=== Work task ===
Can you retype every record below exactly as written?

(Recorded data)
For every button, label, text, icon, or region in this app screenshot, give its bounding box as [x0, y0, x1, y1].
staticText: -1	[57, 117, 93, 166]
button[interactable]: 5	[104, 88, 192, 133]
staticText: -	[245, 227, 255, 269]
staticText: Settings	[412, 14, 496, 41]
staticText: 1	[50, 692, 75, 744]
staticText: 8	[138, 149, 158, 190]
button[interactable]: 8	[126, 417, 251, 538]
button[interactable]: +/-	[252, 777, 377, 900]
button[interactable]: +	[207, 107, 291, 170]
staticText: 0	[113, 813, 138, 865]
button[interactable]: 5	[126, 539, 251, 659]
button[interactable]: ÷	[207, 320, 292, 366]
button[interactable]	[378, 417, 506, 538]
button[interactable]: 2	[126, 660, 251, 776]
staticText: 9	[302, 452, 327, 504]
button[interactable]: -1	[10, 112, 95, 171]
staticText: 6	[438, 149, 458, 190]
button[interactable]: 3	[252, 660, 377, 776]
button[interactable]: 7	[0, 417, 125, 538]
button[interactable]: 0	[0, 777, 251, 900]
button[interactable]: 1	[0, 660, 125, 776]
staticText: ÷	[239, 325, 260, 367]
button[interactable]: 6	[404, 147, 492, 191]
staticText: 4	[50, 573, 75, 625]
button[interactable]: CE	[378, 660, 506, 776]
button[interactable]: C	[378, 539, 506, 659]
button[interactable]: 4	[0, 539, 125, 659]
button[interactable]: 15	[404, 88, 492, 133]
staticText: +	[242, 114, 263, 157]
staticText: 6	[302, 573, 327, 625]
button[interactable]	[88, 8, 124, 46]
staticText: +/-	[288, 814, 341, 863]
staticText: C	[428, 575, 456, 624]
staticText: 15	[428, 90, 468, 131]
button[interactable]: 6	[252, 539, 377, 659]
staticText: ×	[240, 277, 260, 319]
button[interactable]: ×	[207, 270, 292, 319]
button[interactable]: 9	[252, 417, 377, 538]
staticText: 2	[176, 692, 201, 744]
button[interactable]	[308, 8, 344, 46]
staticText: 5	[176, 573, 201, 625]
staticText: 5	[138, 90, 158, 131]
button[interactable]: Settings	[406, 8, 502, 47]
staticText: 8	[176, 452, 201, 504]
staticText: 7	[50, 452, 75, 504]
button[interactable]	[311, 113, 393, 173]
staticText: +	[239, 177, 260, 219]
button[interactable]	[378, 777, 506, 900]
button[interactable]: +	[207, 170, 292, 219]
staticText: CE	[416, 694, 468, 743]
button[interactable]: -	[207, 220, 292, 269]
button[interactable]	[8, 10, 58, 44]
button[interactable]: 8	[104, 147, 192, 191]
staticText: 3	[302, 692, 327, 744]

=== Solution ===
For every button, label, text, icon, or region in this app screenshot, give its bounding box as [x0, y0, x1, y1].
staticText: -1	[57, 117, 93, 166]
button[interactable]: 5	[104, 88, 192, 133]
staticText: -	[245, 227, 255, 269]
staticText: Settings	[412, 14, 496, 41]
staticText: 1	[50, 692, 75, 744]
staticText: 8	[138, 149, 158, 190]
button[interactable]: 8	[126, 417, 251, 538]
button[interactable]: +/-	[252, 777, 377, 900]
button[interactable]: +	[207, 107, 291, 170]
staticText: 0	[113, 813, 138, 865]
button[interactable]: 5	[126, 539, 251, 659]
button[interactable]: ÷	[207, 320, 292, 366]
button[interactable]	[378, 417, 506, 538]
button[interactable]: 2	[126, 660, 251, 776]
staticText: 9	[302, 452, 327, 504]
button[interactable]: -1	[10, 112, 95, 171]
staticText: 6	[438, 149, 458, 190]
button[interactable]: 3	[252, 660, 377, 776]
button[interactable]: 7	[0, 417, 125, 538]
button[interactable]: 0	[0, 777, 251, 900]
button[interactable]: 1	[0, 660, 125, 776]
staticText: ÷	[239, 325, 260, 367]
button[interactable]: 6	[404, 147, 492, 191]
staticText: 4	[50, 573, 75, 625]
button[interactable]: CE	[378, 660, 506, 776]
button[interactable]: C	[378, 539, 506, 659]
button[interactable]: 4	[0, 539, 125, 659]
button[interactable]: 15	[404, 88, 492, 133]
staticText: +	[242, 114, 263, 157]
staticText: 6	[302, 573, 327, 625]
button[interactable]	[88, 8, 124, 46]
staticText: +/-	[288, 814, 341, 863]
staticText: C	[428, 575, 456, 624]
staticText: 15	[428, 90, 468, 131]
button[interactable]: 6	[252, 539, 377, 659]
staticText: ×	[240, 277, 260, 319]
button[interactable]: ×	[207, 270, 292, 319]
button[interactable]: 9	[252, 417, 377, 538]
staticText: 2	[176, 692, 201, 744]
button[interactable]	[308, 8, 344, 46]
staticText: 5	[176, 573, 201, 625]
staticText: 5	[138, 90, 158, 131]
button[interactable]: Settings	[406, 8, 502, 47]
staticText: 8	[176, 452, 201, 504]
staticText: 7	[50, 452, 75, 504]
button[interactable]	[311, 113, 393, 173]
staticText: +	[239, 177, 260, 219]
button[interactable]	[378, 777, 506, 900]
button[interactable]: +	[207, 170, 292, 219]
staticText: CE	[416, 694, 468, 743]
button[interactable]: -	[207, 220, 292, 269]
button[interactable]	[8, 10, 58, 44]
button[interactable]: 8	[104, 147, 192, 191]
staticText: 3	[302, 692, 327, 744]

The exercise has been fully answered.